Examine the records below. Report how many of their lines contain the word "yearly", with no other content.

=== RECORDS SHOWN ===

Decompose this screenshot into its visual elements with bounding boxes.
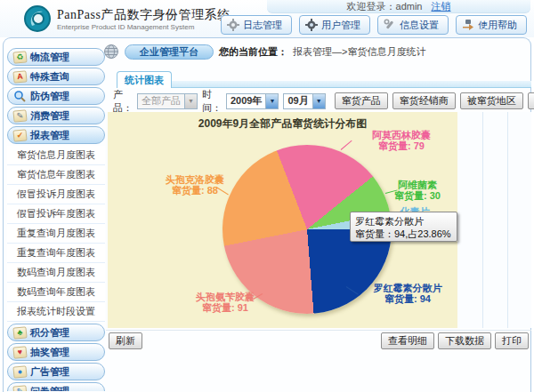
welcome-text: 欢迎登录：admin: [347, 0, 423, 13]
chart-footer: 刷新 查看明细 下载数据 打印: [106, 330, 531, 351]
chart-wrap: 2009年9月全部产品窜货统计分布图 阿莫西林胶囊 窜货量: 79 阿维菌素: [106, 112, 531, 328]
sidebar-item-monthly-diversion-chart[interactable]: 窜货信息月度图表: [7, 146, 105, 165]
brand: PanPass产品数字身份管理系统 Enterprise Product ID …: [23, 4, 230, 33]
user-management-button[interactable]: 用户管理: [299, 15, 370, 35]
consumption-icon: ✎: [12, 109, 27, 122]
diverted-products-button[interactable]: 窜货产品: [335, 92, 388, 109]
points-icon: ♣: [12, 326, 27, 339]
main-window: 企业管理平台 您的当前位置： 报表管理—>窜货信息月度统计 ♻ 物流管理 A 特…: [3, 37, 531, 392]
help-button[interactable]: 使用帮助: [456, 15, 527, 35]
sidebar-item-yearly-counterfeit-chart[interactable]: 假冒投诉年度图表: [7, 204, 105, 224]
logout-link[interactable]: 注销: [431, 0, 450, 13]
ads-icon: ●: [12, 365, 27, 378]
sidebar-label: 物流管理: [30, 51, 69, 64]
help-label: 使用帮助: [478, 19, 517, 32]
log-management-label: 日志管理: [243, 19, 282, 32]
sidebar-item-yearly-repeat-query-chart[interactable]: 重复查询年度图表: [7, 244, 105, 263]
chevron-down-icon: ▼: [184, 94, 197, 108]
pie-tooltip: 罗红霉素分散片 窜货量：94,占23.86%: [350, 212, 457, 242]
month-select[interactable]: 09月 ▼: [283, 93, 325, 109]
sidebar-item-consumption[interactable]: ✎ 消费管理: [7, 107, 105, 124]
breadcrumb: 企业管理平台 您的当前位置： 报表管理—>窜货信息月度统计: [103, 44, 425, 60]
settings-icon: [384, 19, 396, 31]
sidebar-item-anti-counterfeit[interactable]: 防伪管理: [7, 87, 105, 105]
sidebar-item-special-query[interactable]: A 特殊查询: [7, 68, 105, 85]
filter-row: 产品： 全部产品 ▼ 时间： 2009年 ▼ 09月 ▼ 窜货产品 窜货经销商 …: [106, 90, 531, 112]
sidebar-label: 抽奖管理: [30, 346, 69, 359]
sidebar-item-survey[interactable]: ✎ 问卷管理: [7, 382, 105, 391]
diverted-regions-button[interactable]: 被窜货地区: [460, 92, 523, 109]
pie-label-amoxicillin: 阿莫西林胶囊 窜货量: 79: [348, 130, 455, 151]
sidebar-label: 消费管理: [30, 109, 69, 123]
tab-filler-bar: [172, 81, 531, 88]
view-detail-button[interactable]: 查看明细: [381, 332, 434, 349]
user-management-label: 用户管理: [321, 19, 360, 32]
location-path: 报表管理—>窜货信息月度统计: [293, 45, 425, 59]
sidebar-label: 报表管理: [30, 129, 69, 142]
sidebar-item-logistics[interactable]: ♻ 物流管理: [7, 48, 105, 66]
lottery-icon: ♥: [12, 346, 27, 358]
globe-icon: [103, 44, 119, 60]
help-icon: [462, 19, 474, 31]
user-icon: [305, 19, 318, 31]
survey-icon: ✎: [12, 385, 27, 391]
sidebar-label: 广告管理: [30, 365, 69, 379]
sidebar-item-ads[interactable]: ● 广告管理: [7, 363, 105, 380]
sidebar-item-lottery[interactable]: ♥ 抽奖管理: [7, 343, 105, 361]
pie-label-cefaclor: 头孢克洛胶囊 窜货量: 88: [150, 174, 239, 196]
product-label: 产品：: [113, 88, 133, 115]
sidebar-item-points[interactable]: ♣ 积分管理: [7, 324, 105, 341]
chevron-down-icon: ▼: [265, 94, 278, 108]
app-window: PanPass产品数字身份管理系统 Enterprise Product ID …: [0, 0, 534, 392]
product-select[interactable]: 全部产品 ▼: [137, 93, 198, 109]
logistics-icon: ♻: [12, 51, 27, 63]
pie-label-cefalexin: 头孢氨苄胶囊 窜货量: 91: [181, 292, 270, 313]
log-icon: [227, 19, 239, 31]
sidebar-item-monthly-counterfeit-chart[interactable]: 假冒投诉月度图表: [7, 185, 105, 204]
sidebar-label: 问卷管理: [30, 385, 69, 392]
anti-counterfeit-icon: [13, 90, 27, 102]
panel-divider: [482, 112, 483, 328]
sidebar-item-monthly-repeat-query-chart[interactable]: 重复查询月度图表: [7, 224, 105, 244]
sidebar-item-yearly-diversion-chart[interactable]: 窜货信息年度图表: [7, 165, 105, 185]
sidebar-label: 防伪管理: [30, 90, 69, 103]
pie-label-avermectin: 阿维菌素 窜货量: 30: [375, 180, 460, 201]
location-label: 您的当前位置：: [219, 45, 287, 59]
trend-button[interactable]: 变动趋势: [528, 92, 534, 109]
top-header: PanPass产品数字身份管理系统 Enterprise Product ID …: [0, 0, 534, 37]
platform-tab[interactable]: 企业管理平台: [125, 44, 214, 60]
chevron-down-icon: ▼: [312, 94, 325, 108]
welcome-strip: 欢迎登录：admin 注销: [267, 0, 530, 13]
tab-statistics-chart[interactable]: 统计图表: [117, 71, 172, 88]
app-title: PanPass产品数字身份管理系统: [57, 7, 230, 23]
info-settings-button[interactable]: 信息设置: [377, 15, 449, 35]
sidebar-item-monthly-code-query-chart[interactable]: 数码查询月度图表: [7, 263, 105, 283]
special-query-icon: A: [12, 70, 27, 83]
sidebar-item-report-period-settings[interactable]: 报表统计时段设置: [7, 302, 105, 322]
sidebar-label: 积分管理: [30, 326, 69, 340]
refresh-button[interactable]: 刷新: [109, 332, 142, 349]
panel-divider: [507, 112, 508, 328]
download-data-button[interactable]: 下载数据: [438, 332, 491, 349]
tab-row: 统计图表: [106, 68, 531, 88]
content-area: 统计图表 产品： 全部产品 ▼ 时间： 2009年 ▼ 09月 ▼: [106, 68, 531, 392]
app-subtitle: Enterprise Product ID Management System: [57, 23, 230, 31]
top-nav: 日志管理 用户管理 信息设置 使用帮助: [221, 15, 527, 35]
year-select[interactable]: 2009年 ▼: [226, 93, 279, 109]
print-button[interactable]: 打印: [495, 332, 529, 349]
sidebar: ♻ 物流管理 A 特殊查询 防伪管理 ✎ 消费管理 ✔ 报表管理 窜货信息: [7, 48, 105, 391]
panpass-logo-icon: [23, 4, 52, 33]
info-settings-label: 信息设置: [400, 19, 439, 32]
sidebar-item-reports[interactable]: ✔ 报表管理: [7, 126, 105, 144]
pie-label-roxithromycin: 罗红霉素分散片 窜货量: 94: [359, 283, 457, 304]
sidebar-item-yearly-code-query-chart[interactable]: 数码查询年度图表: [7, 283, 105, 302]
report-icon: ✔: [12, 129, 27, 141]
log-management-button[interactable]: 日志管理: [221, 15, 292, 35]
sidebar-label: 特殊查询: [30, 70, 69, 84]
diverting-dealers-button[interactable]: 窜货经销商: [392, 92, 456, 109]
time-label: 时间：: [202, 88, 222, 115]
pie-chart-panel: 2009年9月全部产品窜货统计分布图 阿莫西林胶囊 窜货量: 79 阿维菌素: [108, 112, 457, 328]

===

### SOLUTION BELOW
4